Problem statement: From the records below, print exactly the lines starting at the one containing "generation display and" and ending at the one containing "for hydrogen generation", ends included, and nothing else.

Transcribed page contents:
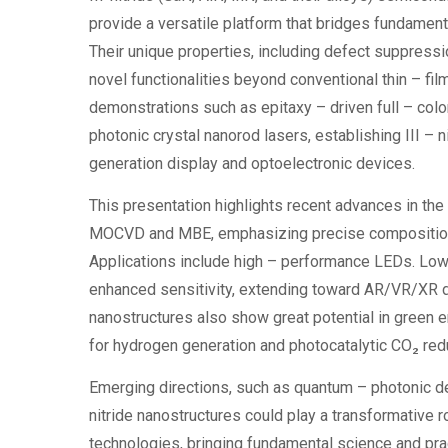
provide a versatile platform that bridges fundamen
Their unique properties, including defect suppressio
novel functionalities beyond conventional thin – fil
demonstrations such as epitaxy – driven full – col
photonic crystal nanorod lasers, establishing III – 
generation display and optoelectronic devices.
This presentation highlights recent advances in the 
MOCVD and MBE, emphasizing precise composition co
Applications include high – performance LEDs. Low
enhanced sensitivity, extending toward AR/VR/XR dis
nanostructures also show great potential in green en
for hydrogen generation and photocatalytic CO₂ redu
Emerging directions, such as quantum – photonic dev
nitride nanostructures could play a transformative r
technologies, bringing fundamental science and prac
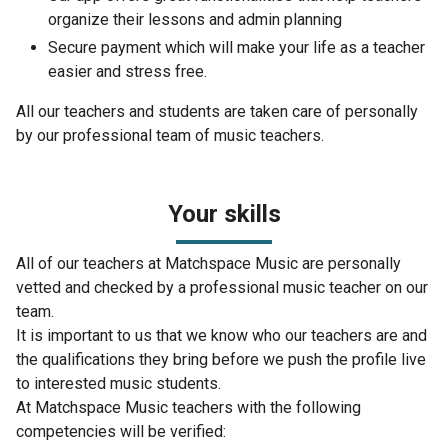
organize their lessons and admin planning
Secure payment which will make your life as a teacher
easier and stress free.
All our teachers and students are taken care of personally
by our professional team of music teachers.
Your skills
All of our teachers at Matchspace Music are personally
vetted and checked by a professional music teacher on our
team.
It is important to us that we know who our teachers are and
the qualifications they bring before we push the profile live
to interested music students.
At Matchspace Music teachers with the following
competencies will be verified:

Response below:
generation display and optoelectronic devices.
This presentation highlights recent advances in the 
MOCVD and MBE, emphasizing precise composition co
Applications include high – performance LEDs. Low
enhanced sensitivity, extending toward AR/VR/XR dis
nanostructures also show great potential in green en
for hydrogen generation and photocatalytic CO₂ redu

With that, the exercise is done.